Nossas próprias ações bem intencionadas podem se misturar com o que está além do nosso controle. Isso não significa que a ação – neste caso, implementar políticas de não cooperação com o ICE – estava errada, mas significa que os custos trágicos associados à ação sobrecarregam a agência moral mesmo daqueles que não pretendiam fazê-lo.

Obviamente, a culpa pelo medo e sofrimento causados ​​pelas novas estratégias de fiscalização pertence àqueles que realmente apóiam essas estratégias. Mas a sorte moral não é culpa de culpas culpáveis. O que a idéia da sorte moral faz é nos ajudar a entender por que nosso senso de responsabilidade pode se expandir muito além das fronteiras daquilo que controlamos e, portanto, por que podemos estar nos sentindo tão terríveis quanto nós. Tudo deu errado e nós com ele. Nossas fraquezas podem ser amplificadas pela má sorte moral e nossas supostas realizações dignas, pesadas pelos terríveis efeitos que podem produzir.

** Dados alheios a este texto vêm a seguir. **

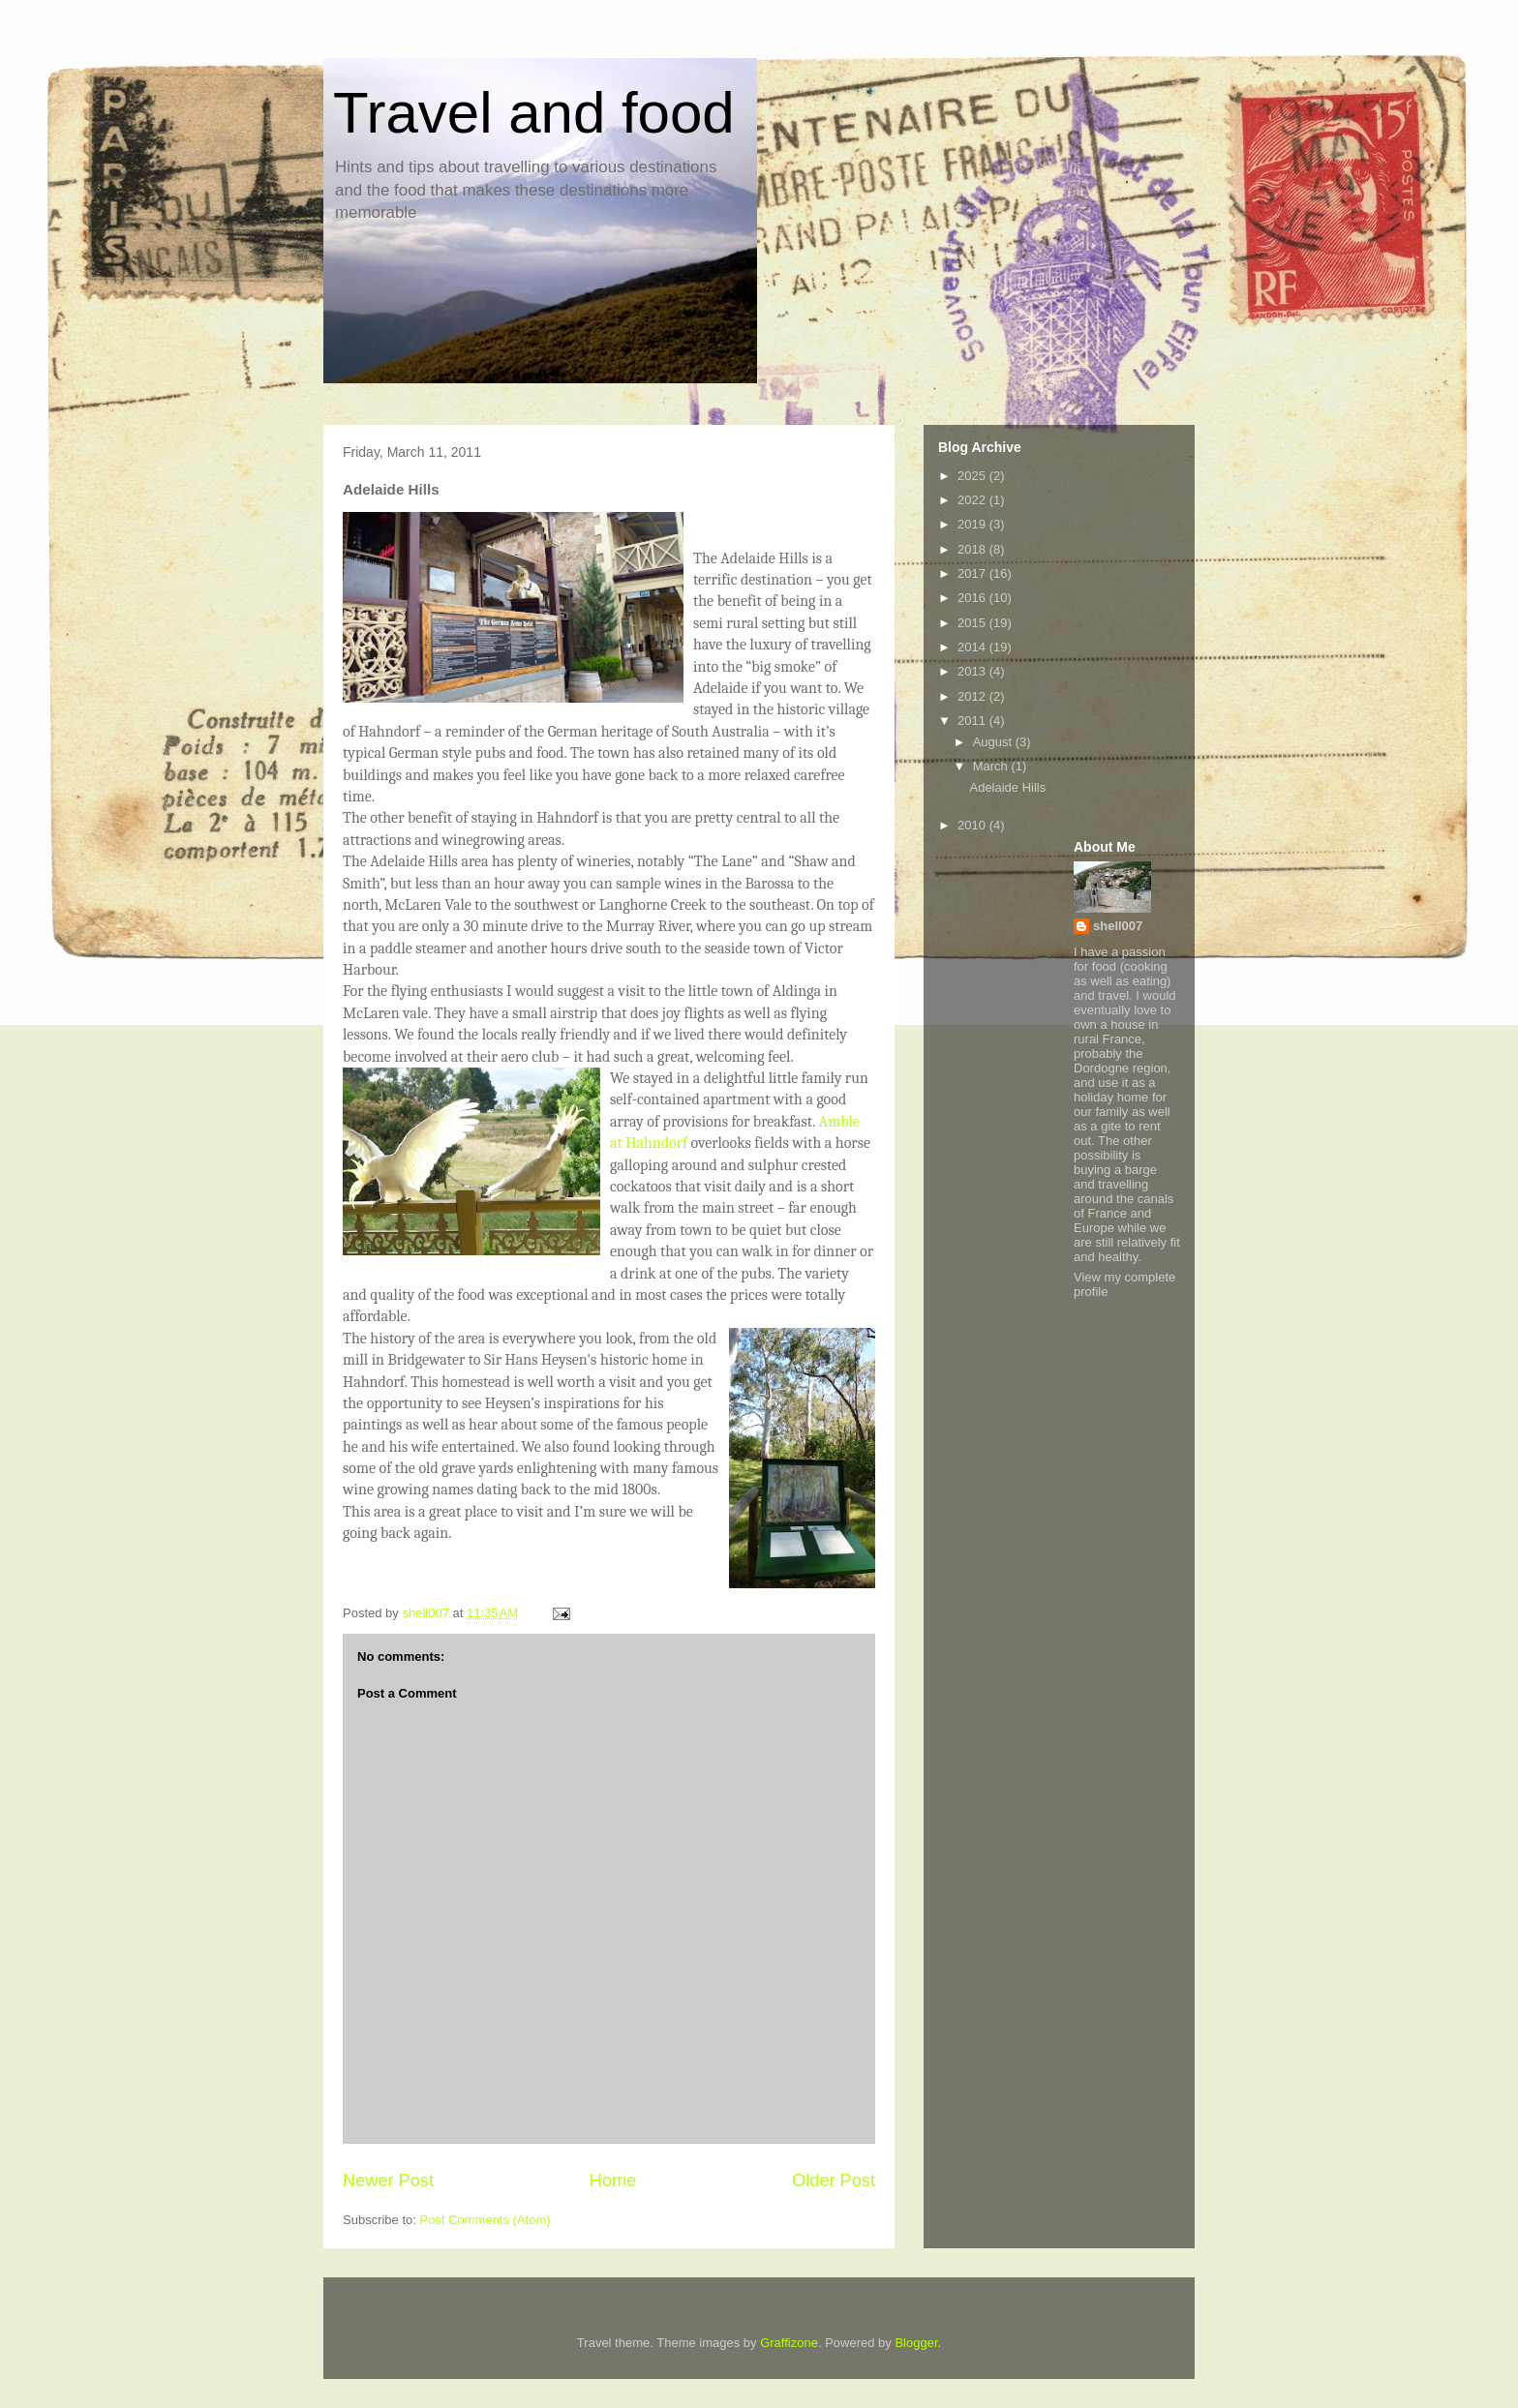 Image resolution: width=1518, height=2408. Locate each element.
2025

O conceito de sorte moral ajuda a explicar outra coisa que os progressistas que são suficientemente privilegiados podem estar sentindo nos dias de hoje: o desejo de recuar em um círculo menor de preocupação precisamente para ocupar uma arena na qual nossas ações desejadas tenham uma chance de se misturar com menos terríveis características externas. As pessoas que – sendo esta também uma questão de sorte – têm a sorte de não ter tomado o peso do dano que a atual administração fez, podem descobrir que as ações que elas tomam em suas vidas pessoais, como ações motivadas por amor e cuidado. , são menos propensos ao tipo sistêmico de má sorte que está fazendo tudo no mundo maior dar errado. Isso significa que eles podem ter mais sucesso, em suas vidas pessoais, exercendo sua agência para proteger um pouco do que valorizam. Eu certamente não estou advertindo ninguém por ser atraído para qualquer reino que lhes permita experimentar tal sucesso, tanto porque provavelmente precisamos de tais sucessos, e porque é uma pluralidade irredutível de valores que torna a vida humana rica – justiça e amor são dignos de nossa vida. protecção. Mas, ao lado desses sucessos, também precisamos aprender a suportar a sensação de fracasso que podemos esperar para acompanhar um senso ampliado de responsabilidade, de modo que a retirada não seja nossa única opção.